Books, clothes, groceries. These items, along with transportation, rent and documentation cost, weigh at the end of the month. For most of this exchange students, the solution might be finding a job, and, luckily for them, the European labor market seems to be reheating.
According to Alex Aguilera, a representative of the Dutch company UBN, specialized in introducing international students to the regional market, the financial picture is improving and the new generation now have great opportunities to apply for.
“For the completed last ten years, the country has been growing economically and leaving the employment crisis behind. We’re now an open mind market, looking for various levels of practical skills and functional diversity”, he said.
Even thought the market is looking for young, educated, manpower, the bureaucracy to get a work permit in some European countries prevents many of this students to enter this world.
In addition to a residence permit, issued to foreign student officially enrolled in an European university, the student most have a special work permit to start in a job while in exchange.

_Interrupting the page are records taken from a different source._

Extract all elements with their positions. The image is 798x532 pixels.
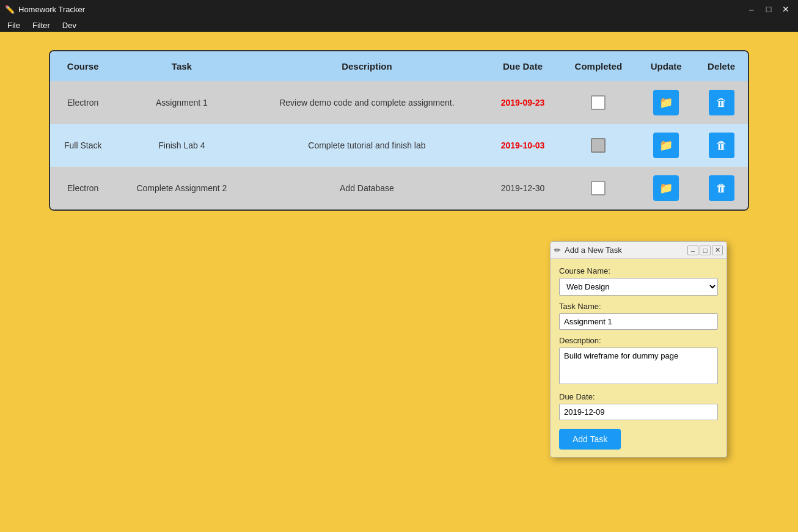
cell-completed[interactable]: [560, 167, 638, 210]
cell-delete[interactable]: 🗑: [695, 124, 748, 167]
due-date-label: Due Date:: [559, 392, 718, 401]
description-input[interactable]: [559, 348, 718, 384]
col-header-task: Task: [115, 51, 247, 81]
title-bar: ✏️ Homework Tracker – □ ✕: [0, 0, 798, 18]
update-button[interactable]: 📁: [653, 175, 679, 201]
table-row: Electron Assignment 1 Review demo code a…: [50, 81, 748, 124]
task-name-label: Task Name:: [559, 302, 718, 311]
col-header-completed: Completed: [560, 51, 638, 81]
cell-description: Review demo code and complete assignment…: [247, 81, 486, 124]
dialog-close-button[interactable]: ✕: [712, 246, 723, 255]
menu-filter[interactable]: Filter: [27, 20, 55, 31]
table-header-row: Course Task Description Due Date Complet…: [50, 51, 748, 81]
cell-due-date: 2019-09-23: [486, 81, 559, 124]
col-header-delete: Delete: [695, 51, 748, 81]
cell-update[interactable]: 📁: [637, 81, 695, 124]
dialog-body: Course Name: Web DesignElectronFull Stac…: [551, 259, 727, 457]
completed-checkbox[interactable]: [591, 181, 606, 195]
maximize-button[interactable]: □: [761, 2, 776, 16]
dialog-title: Add a New Task: [565, 246, 622, 255]
cell-delete[interactable]: 🗑: [695, 81, 748, 124]
table-row: Electron Complete Assignment 2 Add Datab…: [50, 167, 748, 210]
menu-file[interactable]: File: [2, 20, 25, 31]
cell-course: Electron: [50, 167, 115, 210]
cell-delete[interactable]: 🗑: [695, 167, 748, 210]
menu-bar: File Filter Dev: [0, 18, 798, 32]
delete-button[interactable]: 🗑: [709, 90, 734, 115]
trash-icon: 🗑: [716, 97, 727, 109]
col-header-update: Update: [637, 51, 695, 81]
trash-icon: 🗑: [716, 182, 727, 195]
menu-dev[interactable]: Dev: [57, 20, 81, 31]
dialog-maximize-button[interactable]: □: [700, 246, 711, 255]
col-header-due-date: Due Date: [486, 51, 559, 81]
folder-icon: 📁: [659, 96, 673, 109]
task-name-input[interactable]: [559, 313, 718, 330]
dialog-controls: – □ ✕: [687, 246, 723, 255]
title-bar-controls: – □ ✕: [744, 2, 793, 16]
cell-description: Complete tutorial and finish lab: [247, 124, 486, 167]
folder-icon: 📁: [659, 139, 673, 152]
folder-icon: 📁: [659, 181, 673, 195]
cell-completed[interactable]: [560, 124, 638, 167]
due-date-input[interactable]: [559, 404, 718, 420]
task-table-container: Course Task Description Due Date Complet…: [49, 50, 749, 211]
completed-checkbox[interactable]: [591, 95, 606, 110]
cell-due-date: 2019-12-30: [486, 167, 559, 210]
table-row: Full Stack Finish Lab 4 Complete tutoria…: [50, 124, 748, 167]
dialog-title-bar: Add a New Task – □ ✕: [551, 242, 727, 259]
main-content: Course Task Description Due Date Complet…: [0, 32, 798, 532]
cell-course: Full Stack: [50, 124, 115, 167]
cell-task: Complete Assignment 2: [115, 167, 247, 210]
cell-description: Add Database: [247, 167, 486, 210]
dialog-minimize-button[interactable]: –: [687, 246, 698, 255]
app-title: Homework Tracker: [18, 5, 85, 14]
course-name-select[interactable]: Web DesignElectronFull Stack: [559, 278, 718, 296]
update-button[interactable]: 📁: [653, 133, 679, 158]
cell-completed[interactable]: [560, 81, 638, 124]
cell-task: Assignment 1: [115, 81, 247, 124]
delete-button[interactable]: 🗑: [709, 175, 734, 201]
close-button[interactable]: ✕: [778, 2, 793, 16]
add-task-button[interactable]: Add Task: [559, 429, 621, 450]
cell-course: Electron: [50, 81, 115, 124]
add-task-dialog: Add a New Task – □ ✕ Course Name: Web De…: [550, 241, 727, 457]
dialog-pencil-icon: [554, 246, 561, 255]
col-header-course: Course: [50, 51, 115, 81]
task-table: Course Task Description Due Date Complet…: [50, 51, 748, 210]
cell-update[interactable]: 📁: [637, 124, 695, 167]
trash-icon: 🗑: [716, 139, 727, 152]
col-header-description: Description: [247, 51, 486, 81]
cell-due-date: 2019-10-03: [486, 124, 559, 167]
description-label: Description:: [559, 336, 718, 345]
app-icon: ✏️: [5, 5, 15, 14]
course-name-label: Course Name:: [559, 266, 718, 275]
delete-button[interactable]: 🗑: [709, 133, 734, 158]
completed-checkbox[interactable]: [591, 138, 606, 153]
cell-update[interactable]: 📁: [637, 167, 695, 210]
update-button[interactable]: 📁: [653, 90, 679, 115]
minimize-button[interactable]: –: [744, 2, 759, 16]
cell-task: Finish Lab 4: [115, 124, 247, 167]
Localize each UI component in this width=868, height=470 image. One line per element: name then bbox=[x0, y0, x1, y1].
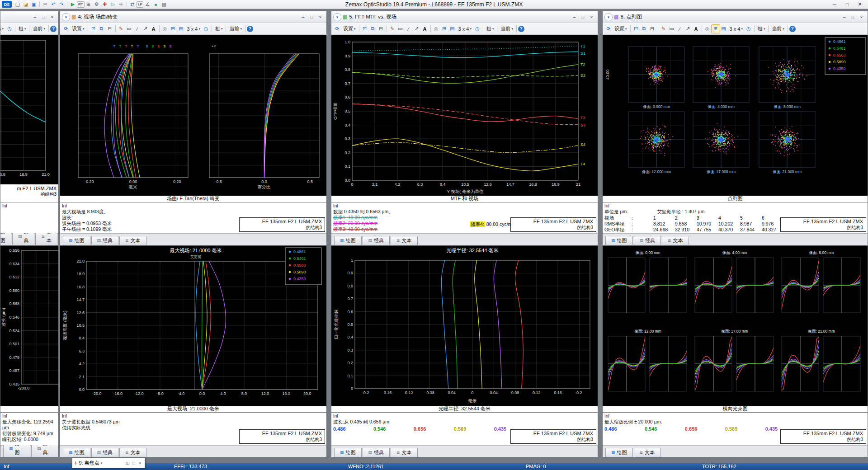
window-close-button[interactable]: × bbox=[857, 13, 866, 21]
redo-icon[interactable]: ↷ bbox=[57, 1, 66, 8]
line-icon[interactable]: ∕ bbox=[405, 25, 413, 33]
print-icon[interactable]: ⊟ bbox=[648, 25, 656, 33]
add-analysis-icon[interactable]: ✚ bbox=[101, 1, 109, 8]
line-icon[interactable]: ∕ bbox=[676, 25, 684, 33]
lf-icon[interactable]: LF bbox=[137, 1, 144, 8]
line-weight-dropdown[interactable]: 粗▾ bbox=[756, 24, 767, 33]
settings-dropdown[interactable]: 设置▾ bbox=[70, 24, 86, 33]
window-restore-button[interactable]: □ bbox=[39, 13, 48, 21]
settings-dropdown[interactable]: 设置▾ bbox=[341, 24, 358, 33]
window-close-button[interactable]: × bbox=[587, 13, 596, 21]
window-minimize-button[interactable]: ─ bbox=[31, 13, 39, 21]
print-icon[interactable]: ⊟ bbox=[377, 25, 385, 33]
print-icon[interactable]: ⊟ bbox=[106, 25, 114, 33]
layers-icon[interactable]: ▤ bbox=[448, 25, 457, 33]
window-titlebar[interactable]: ▾ ▦ 8: 点列图 ─ □ × bbox=[603, 11, 868, 23]
tab-text[interactable]: ≣文本 bbox=[634, 448, 661, 457]
window-titlebar[interactable]: ─ □ × bbox=[0, 11, 58, 23]
copy-icon[interactable]: ⊡ bbox=[361, 25, 369, 33]
window-grid-icon[interactable]: ⊞ bbox=[169, 25, 177, 33]
tab-classic[interactable]: ▤经典 bbox=[363, 236, 390, 245]
help-icon[interactable]: ? bbox=[518, 26, 524, 32]
tab-classic[interactable]: ▤经典 bbox=[363, 448, 390, 457]
window-menu-icon[interactable]: ▾ bbox=[62, 13, 70, 21]
rectangle-icon[interactable]: ▭ bbox=[396, 25, 405, 33]
tab-plot[interactable]: ▦绘图 bbox=[605, 236, 633, 245]
open-folder-icon[interactable]: ◪ bbox=[22, 1, 30, 8]
window-titlebar[interactable]: ▾ ▦ 5: FFT MTF vs. 视场 ─ □ × bbox=[331, 11, 598, 23]
run-macro-icon[interactable]: ● bbox=[151, 1, 160, 8]
text-annotation-icon[interactable]: A bbox=[692, 25, 700, 33]
config-dropdown[interactable]: 当前▾ bbox=[499, 24, 515, 33]
window-titlebar[interactable]: ▾ ▦ 4: 视场 场曲/畸变 ─ □ × bbox=[60, 11, 326, 23]
crosshair-icon[interactable]: ✛ bbox=[117, 1, 125, 8]
app-close-button[interactable]: ✕ bbox=[854, 1, 866, 8]
dock-icon[interactable]: ◫ bbox=[124, 461, 131, 465]
rectangle-icon[interactable]: ▭ bbox=[668, 25, 676, 33]
floating-window-defocus[interactable]: ✛ 9: 离焦点 ▾ ◫ □ × bbox=[72, 458, 145, 468]
window-grid-icon[interactable]: ⊞ bbox=[712, 25, 720, 33]
tab-text[interactable]: ≣文本 bbox=[391, 236, 418, 245]
chevron-down-icon[interactable]: ▾ bbox=[101, 461, 103, 465]
new-file-icon[interactable]: ▢ bbox=[14, 1, 22, 8]
opticstudio-logo[interactable]: DS bbox=[2, 1, 12, 8]
tab-plot[interactable]: ▦绘图 bbox=[334, 236, 362, 245]
help-icon[interactable]: ? bbox=[50, 26, 57, 32]
clock-icon[interactable]: ◷ bbox=[5, 25, 14, 33]
angle-icon[interactable]: ∠ bbox=[143, 1, 151, 8]
window-grid-icon[interactable]: ⊞ bbox=[440, 25, 448, 33]
layout-dropdown[interactable]: 3 x 4▾ bbox=[185, 25, 202, 33]
window-restore-button[interactable]: □ bbox=[849, 13, 857, 21]
undo-icon[interactable]: ↶ bbox=[49, 1, 57, 8]
book-icon[interactable]: ▤ bbox=[160, 1, 168, 8]
tab-text[interactable]: ≣文本 bbox=[391, 448, 418, 457]
app-minimize-button[interactable]: ─ bbox=[828, 1, 841, 8]
clock-icon[interactable]: ◷ bbox=[745, 25, 753, 33]
save-icon[interactable]: ▣ bbox=[30, 1, 38, 8]
pencil-icon[interactable]: ✎ bbox=[117, 25, 125, 33]
tab-classic[interactable]: ▤经典 bbox=[91, 236, 119, 245]
refresh-icon[interactable]: ⟳ bbox=[333, 25, 341, 33]
layout-dropdown[interactable]: 3 x 4▾ bbox=[0, 25, 5, 33]
lamp-icon[interactable]: ◎ bbox=[432, 25, 440, 33]
swap-icon[interactable]: ⇄ bbox=[128, 1, 137, 8]
line-icon[interactable]: ∕ bbox=[133, 25, 142, 33]
copy-window-icon[interactable]: ⧉ bbox=[640, 25, 648, 33]
config-dropdown[interactable]: 当前▾ bbox=[31, 24, 47, 33]
text-annotation-icon[interactable]: A bbox=[421, 25, 429, 33]
run-icon[interactable]: ▶ bbox=[69, 1, 77, 8]
lamp-icon[interactable]: ◎ bbox=[703, 25, 712, 33]
window-close-button[interactable]: × bbox=[316, 13, 325, 21]
window-close-button[interactable]: × bbox=[137, 461, 143, 465]
ray-trace-icon[interactable]: RT bbox=[77, 1, 85, 8]
window-menu-icon[interactable]: ▾ bbox=[333, 13, 341, 21]
tab-plot[interactable]: ▦绘图 bbox=[63, 448, 90, 457]
refresh-icon[interactable]: ⟳ bbox=[604, 25, 613, 33]
copy-window-icon[interactable]: ⧉ bbox=[369, 25, 377, 33]
tab-plot[interactable]: ▦绘图 bbox=[605, 448, 633, 457]
tab-classic[interactable]: ▤经典 bbox=[634, 236, 661, 245]
grid-icon[interactable]: ⊞ bbox=[85, 1, 93, 8]
arrow-icon[interactable]: ↗ bbox=[413, 25, 421, 33]
tab-classic[interactable]: ▤经典 bbox=[91, 448, 119, 457]
layers-icon[interactable]: ▤ bbox=[177, 25, 185, 33]
pencil-icon[interactable]: ✎ bbox=[660, 25, 668, 33]
arrow-icon[interactable]: ↗ bbox=[142, 25, 150, 33]
line-weight-dropdown[interactable]: 粗▾ bbox=[485, 24, 496, 33]
tab-plot[interactable]: ▦绘图 bbox=[334, 448, 362, 457]
config-dropdown[interactable]: 当前▾ bbox=[770, 24, 786, 33]
arrow-icon[interactable]: ↗ bbox=[684, 25, 692, 33]
layers-icon[interactable]: ▤ bbox=[720, 25, 728, 33]
config-dropdown[interactable]: 当前▾ bbox=[227, 24, 244, 33]
window-minimize-button[interactable]: ─ bbox=[299, 13, 307, 21]
clock-icon[interactable]: ◷ bbox=[202, 25, 210, 33]
settings-icon[interactable]: ⚙ bbox=[93, 1, 101, 8]
help-icon[interactable]: ? bbox=[789, 26, 796, 32]
pencil-icon[interactable]: ✎ bbox=[388, 25, 396, 33]
settings-dropdown[interactable]: 设置▾ bbox=[613, 24, 629, 33]
line-weight-dropdown[interactable]: 粗▾ bbox=[17, 24, 28, 33]
tab-text[interactable]: ≣文本 bbox=[119, 236, 146, 245]
copy-window-icon[interactable]: ⧉ bbox=[98, 25, 106, 33]
copy-icon[interactable]: ⊡ bbox=[90, 25, 98, 33]
window-minimize-button[interactable]: ─ bbox=[570, 13, 579, 21]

This procedure is free in The Netherlands. The document is done in, around, four weeks and gives the right to 16 hours per week of labor. In the summer period, the student can ask for a special permit, which allows he/she to work up to 40 hours per week.
The catch is, in the tulip’s land the employer is responsible for the work permit application, not the student. That means that the college boy/girl will only start working when he/she finds a boss willing to apply for the certificate.
Even though there is typically some language barrier, the Dutch market seems to be very open to hiring international students for part-time jobs. “People with higher education tend to attract more offers because of their ease of learning new tasks,” Aguilera says.
If the person gets hired, the document will be valid until the end date stipulated in the official contract signed by the local employer and the employee. After that period, or if the person decide to change job, a new permit have to be made.
With school hours, is not everybody that have time to go searching for international student friendly jobs. Sophiya Boonnoppoornkul, a senior in Utrecht University coming from Thailand is one that had no luck for now.
“The things here are way more expensive than in my hometown, so I am looking for a part-time job to earn my own money. Since most of them require dutch speaking, I’m having troubles to find one. Now I’m seeking other options”, she said.
According to the UBN’s manager, a lot of student come to his company after having difficulty finding a job themselves. Companies like this have a vast variety of options and they do the work permit application as soon as they are contacted by the interested party.
After getting the official document, Aguilera states that it is only a matter of time organization for the student to properly begin his/her journey.